Tech

Transparency Theater of Twitter Files


In short, no one’s tweet is untraceable to the public without the poster knowing about it: If they get suspended or banned, of course they will know. De-amplification—affecting one’s ranking in search results and the like—is quite different. Some may call it “free speech but not free access.”

The players The semantic game is Musk and his propagandists, performing a pantomime about transparency while addressing a wide range of issues. Matt Taibbi revealed that the Trump administration has always made requests to Twitter — but we have no idea what they are, how they’ve been done, and why. Weiss revealed that TikTok’s Libs transgender account has actually been given preferential treatment: No account moderation decisions can be made without consulting their superiors, a privilege that is available to only a very few people on the platform and is certainly done to avoid messing up the ever-changing online rights. Why?
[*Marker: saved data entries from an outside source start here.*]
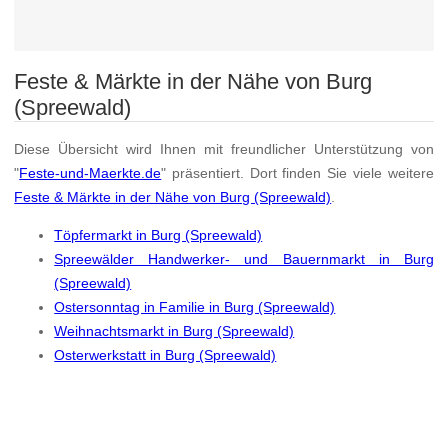
Feste & Märkte in der Nähe von Burg
(Spreewald)
Diese Übersicht wird Ihnen mit freundlicher Unterstützung von
"
Feste-und-Maerkte.de
" präsentiert. Dort finden Sie viele weitere
Feste & Märkte in der Nähe von Burg (Spreewald)
.
Töpfermarkt in Burg (Spreewald)
Spreewälder Handwerker- und Bauernmarkt in Burg
(Spreewald)
Ostersonntag in Familie in Burg (Spreewald)
Weihnachtsmarkt in Burg (Spreewald)
Osterwerkstatt in Burg (Spreewald)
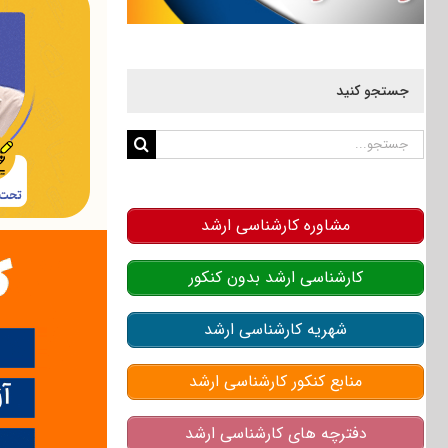
جستجو کنید
جستجو
برای:
مشاوره کارشناسی ارشد
کارشناسی ارشد بدون کنکور
شهریه کارشناسی ارشد
منابع کنکور کارشناسی ارشد
دفترچه های کارشناسی ارشد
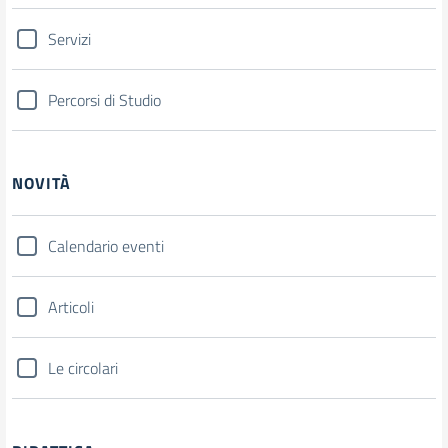
Servizi
Percorsi di Studio
NOVITÀ
Calendario eventi
Articoli
Le circolari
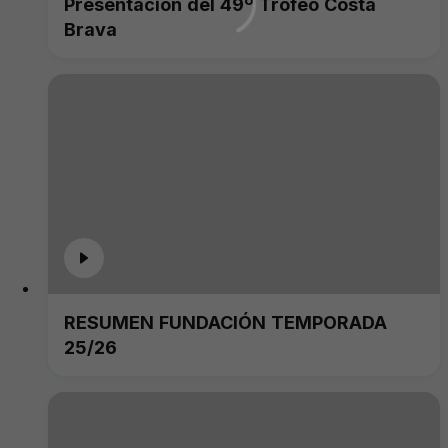
Presentación del 49º Trofeo Costa
Brava
RESUMEN FUNDACIÓN TEMPORADA
25/26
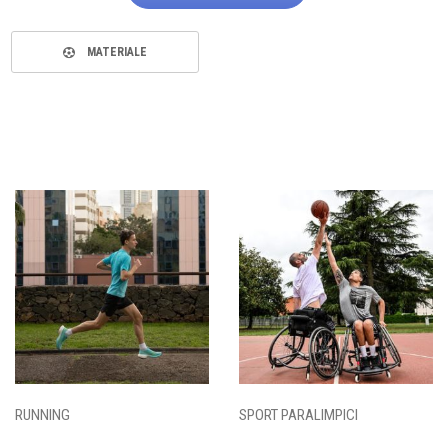
MATERIALE
RUNNING
SPORT PARALIMPICI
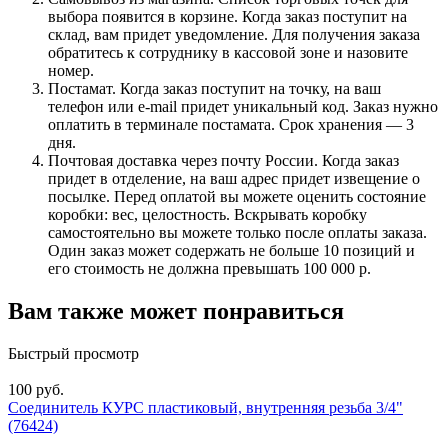
выбора появится в корзине. Когда заказ поступит на
склад, вам придет уведомление. Для получения заказа
обратитесь к сотруднику в кассовой зоне и назовите
номер.
Постамат. Когда заказ поступит на точку, на ваш
телефон или e-mail придет уникальный код. Заказ нужно
оплатить в терминале постамата. Срок хранения — 3
дня.
Почтовая доставка через почту России. Когда заказ
придет в отделение, на ваш адрес придет извещение о
посылке. Перед оплатой вы можете оценить состояние
коробки: вес, целостность. Вскрывать коробку
самостоятельно вы можете только после оплаты заказа.
Один заказ может содержать не больше 10 позиций и
его стоимость не должна превышать 100 000 р.
Вам также может понравиться
Быстрый просмотр
100 руб.
Соединитель КУРС пластиковый, внутренняя резьба 3/4"
(76424)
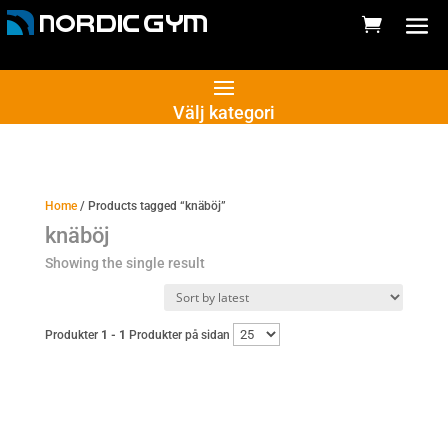
Välj kategori
Home
/ Products tagged “knäböj”
knäböj
Showing the single result
Produkter
1 - 1
Produkter på sidan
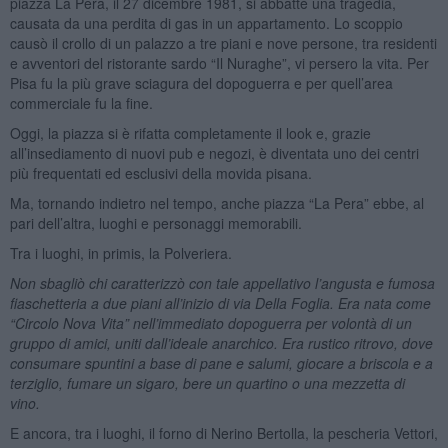
piazza La Pera, il 27 dicembre 1981, si abbatté una tragedia,
causata da una perdita di gas in un appartamento. Lo scoppio
causò il crollo di un palazzo a tre piani e nove persone, tra residenti
e avventori del ristorante sardo “Il Nuraghe”, vi persero la vita. Per
Pisa fu la più grave sciagura del dopoguerra e per quell’area
commerciale fu la fine.
Oggi, la piazza si è rifatta completamente il look e, grazie
all’insediamento di nuovi pub e negozi, è diventata uno dei centri
più frequentati ed esclusivi della movida pisana.
Ma, tornando indietro nel tempo, anche piazza “La Pera” ebbe, al
pari dell’altra, luoghi e personaggi memorabili.
Tra i luoghi, in primis, la Polveriera.
Non sbagliò chi caratterizzò con tale appellativo l’angusta e fumosa
fiaschetteria a due piani all’inizio di via Della Foglia. Era nata come
“Circolo Nova Vita” nell’immediato dopoguerra per volontà di un
gruppo di amici, uniti dall’ideale anarchico. Era rustico ritrovo, dove
consumare spuntini a base di pane e salumi, giocare a briscola e a
terziglio, fumare un sigaro, bere un quartino o una mezzetta di
vino.
E ancora, tra i luoghi, il forno di Nerino Bertolla, la pescheria Vettori,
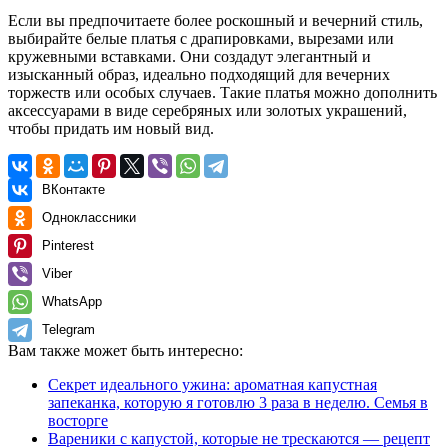
Если вы предпочитаете более роскошный и вечерний стиль,
выбирайте белые платья с драпировками, вырезами или
кружевными вставками. Они создадут элегантный и
изысканный образ, идеально подходящий для вечерних
торжеств или особых случаев. Такие платья можно дополнить
аксессуарами в виде серебряных или золотых украшений,
чтобы придать им новый вид.
ВКонтакте
Одноклассники
Pinterest
Viber
WhatsApp
Telegram
Вам также может быть интересно:
Секрет идеального ужина: ароматная капустная
запеканка, которую я готовлю 3 раза в неделю. Семья в
восторге
Вареники с капустой, которые не трескаются — рецепт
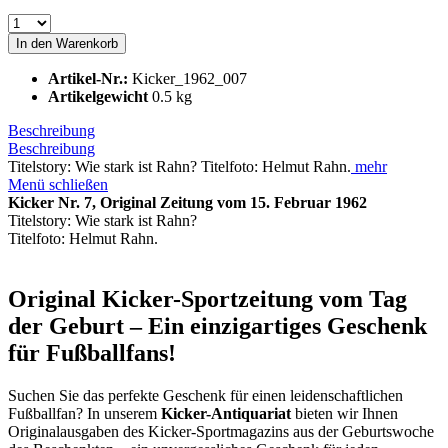
In den
Warenkorb
Artikel-Nr.:
Kicker_1962_007
Artikelgewicht
0.5 kg
Beschreibung
Beschreibung
Titelstory: Wie stark ist Rahn? Titelfoto: Helmut Rahn.
mehr
Menü schließen
Kicker Nr. 7, Original Zeitung vom 15. Februar 1962
Titelstory: Wie stark ist Rahn?
Titelfoto: Helmut Rahn.
Original Kicker-Sportzeitung vom Tag
der Geburt – Ein einzigartiges Geschenk
für Fußballfans!
Suchen Sie das perfekte Geschenk für einen leidenschaftlichen
Fußballfan? In unserem
Kicker-Antiquariat
bieten wir Ihnen
Originalausgaben des Kicker-Sportmagazins aus der Geburtswoche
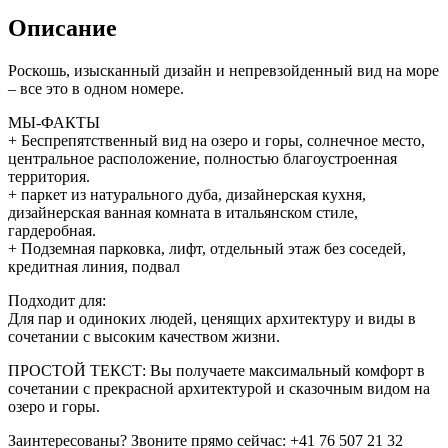
Описание
Роскошь, изысканный дизайн и непревзойденный вид на море
– все это в одном номере.
МЫ-ФАКТЫ
+ Беспрепятственный вид на озеро и горы, солнечное место,
центральное расположение, полностью благоустроенная
территория.
+ паркет из натурального дуба, дизайнерская кухня,
дизайнерская ванная комната в итальянском стиле,
гардеробная.
+ Подземная парковка, лифт, отдельный этаж без соседей,
кредитная линия, подвал
Подходит для:
Для пар и одиноких людей, ценящих архитектуру и виды в
сочетании с высоким качеством жизни.
ПРОСТОЙ ТЕКСТ: Вы получаете максимальный комфорт в
сочетании с прекрасной архитектурой и сказочным видом на
озеро и горы.
Заинтересованы? Звоните прямо сейчас: +41 76 507 21 32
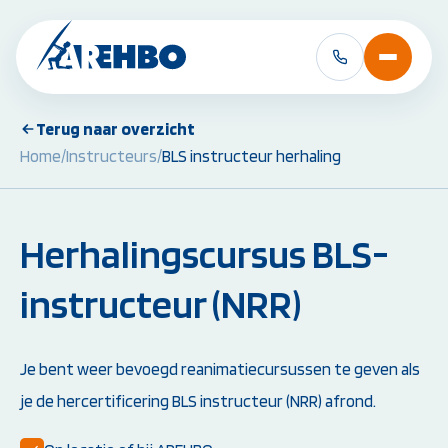
Terug naar overzicht
Home
/
Instructeurs
/
BLS instructeur herhaling
BHV Cursussen &
EHBO Cursussen 
Herhalingen:
Herhalingen:
BHV Basiscursus
EHBO Basiscursus
BHV Herhaling
EHBO Herhaling
Herhalingscursus BLS-
BHV Brand en Ontruiming
EHBO bij baby's en 
Ploegleider BHV
Reanimatie- en AED
instructeur (NRR)
Alle BHV Cursussen
Alle EHBO Cursuss
bekijken
bekijken
Je bent weer bevoegd reanimatiecursussen te geven als
je de hercertificering BLS instructeur (NRR) afrond.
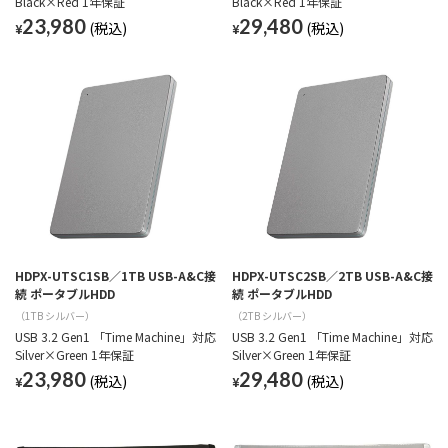
Black×Red 1年保証
Black×Red 1年保証
23,980
29,480
¥
¥
HDPX-UTSC1SB／1TB USB-A&C接
HDPX-UTSC2SB／2TB USB-A&C接
続 ポータブルHDD
続 ポータブルHDD
（1TB シルバー）
（2TB シルバー）
USB 3.2 Gen1 「Time Machine」対応
USB 3.2 Gen1 「Time Machine」対応
Silver×Green 1年保証
Silver×Green 1年保証
23,980
29,480
¥
¥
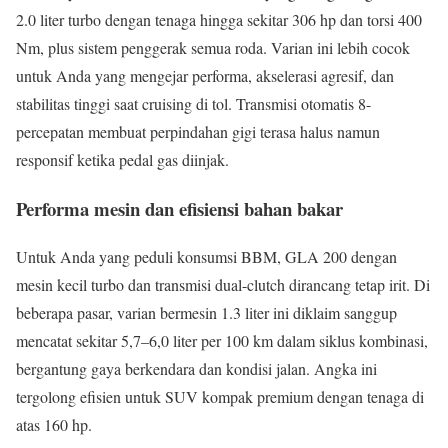
2.0 liter turbo dengan tenaga hingga sekitar 306 hp dan torsi 400
Nm, plus sistem penggerak semua roda. Varian ini lebih cocok
untuk Anda yang mengejar performa, akselerasi agresif, dan
stabilitas tinggi saat cruising di tol. Transmisi otomatis 8-
percepatan membuat perpindahan gigi terasa halus namun
responsif ketika pedal gas diinjak.
Performa mesin dan efisiensi bahan bakar
Untuk Anda yang peduli konsumsi BBM, GLA 200 dengan
mesin kecil turbo dan transmisi dual-clutch dirancang tetap irit. Di
beberapa pasar, varian bermesin 1.3 liter ini diklaim sanggup
mencatat sekitar 5,7–6,0 liter per 100 km dalam siklus kombinasi,
bergantung gaya berkendara dan kondisi jalan. Angka ini
tergolong efisien untuk SUV kompak premium dengan tenaga di
atas 160 hp.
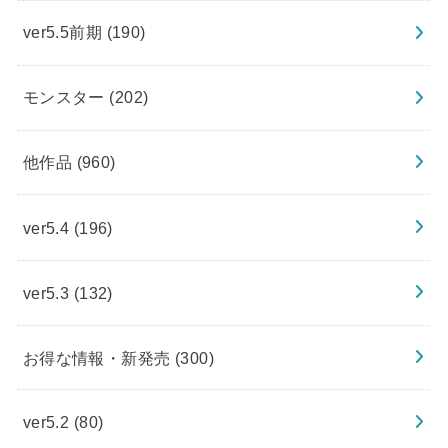
ver5.5前期
(190)
モンスター
(202)
他作品
(960)
ver5.4
(196)
ver5.3
(132)
お得な情報・新発売
(300)
ver5.2
(80)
But, more than that, there is absolutely no transparency about musk decision-making since he arrived. Where his email? When can we better understand how he single-handedly made many content moderation decisions? When will it be permissible to verify that his public statements are consistent with his private reasoning? When will we know how important HR decisions have been made? The answer is: probably never, without effective legal action.

Musk’s Potemkin transparency is only intended to flatter him by launching false scandals about Twitter’s former leadership (who, it should be noted, he’s made quite a bit of. money for their purchases). It paints a fictional image of Twitter as a dictatorship that Musk unleashed to the cheers of the cheering crowd. That. For populists, it presents a Zeno paradox of a conspiracy, which ultimately reveals just how another viral Twitter thread.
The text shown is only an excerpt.